# CS4202 Computer Architecture 2023-24

## Practical 1 - Cache Simulator

#### 1 Introduction

This coursework is worth 50% of the practical component of this module.

Submission Deadline: Friday 16th February 21:00 - Week 5

#### 1.1 Main Objectives

- To gain practical experience in simulating aspects of computer architecture.
- To understand the importance (or otherwise) of memory cache hierarchies for particular programs.
- To reason about the effect of memory caches on particular programs.
- To explore methods of optimising program execution.

### 2 Task

Your task is to develop a **memory cache simulator** that simulates various memory caching hierarchies and strategies, ultimately reporting back statistics about the runtime behaviour of those caches. One run of your simulator will accept a JSON configuration file that describes a cache hierarchy, read in a pre-generated *dynamic memory trace* file, and use those entries to access your simulated caches.

You will be provided with a number of configurations to test your simulator, and for some of them you'll be given the expected output for some of the trace files. When it comes to marking, your simulator will also be tested with other configurations and benchmarks.

You may use any reasonable mainstream programming language to implement your simulator. Suggestions include (but are not limited to):

- C
- C++
- Rust
- Python

• Java

You should also use this coursework as an opportunity to improve your coding skills!

#### 2.1 Deliverables

Submit (via MMS) a .zip or .tar file containing your source code (including anything necessary for the build system), and a README file to show how to compile and run your program. Your program MUST compile and run in the School lab machine environment.

## 3 Supported Cache Hierarchies

Your simulator will need to support multi-level cache hierarchies, with any and all combinations of the following cache types:

- A direct mapped cache.
- A fully associative cache.
- An n-way set associative cache.

For fully associative and n-way set associative caches, you will be required to implement three different replacement policies:

- Round-robin (RR)
- Least Recently Used (LRU)
- Least Frequently Used (LFU)
  - In a tie-break situation, priority should be given to the line with the smallest index.
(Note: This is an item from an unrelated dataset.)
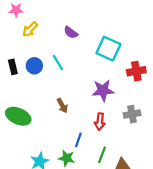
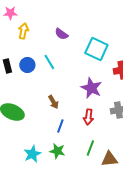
yellow arrow: (30, 29) -> (23, 31), turned 147
purple star: (103, 90) -> (91, 88), turned 30
blue line: (78, 140) -> (60, 126), moved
**Important Note:** consideration will need to be taken to determine what should occur if an access crosses one or more cache line boundaries; for example if the size of an access exceeds the cache line size. This situation will need to be supported and handled properly by your simulator.

#### 4 Simulator Interface

### 4.1 Input

Your program should accept **exactly** the following as command line arguments, in this order:

- Path to a JSON configuration file
- Path to trace file

For example:

\$ ./my-cache-simulator direct.json mcf.trace

#### 4.1.1 Configuration File

The configuration for a run of your simulator is specified by a JSON file, which has the following schema:

caches An array of cache descriptors, which specify the configuration of the cache at that level. The order of this array specifies the hierarchy, with the highest-level cache (i.e. the one closest to the processor) coming first.

name A unique, friendly name for the cache, which will be reported in the statistics output.

size The total size of the cache, in bytes.

line\_size The size in bytes of a cache line.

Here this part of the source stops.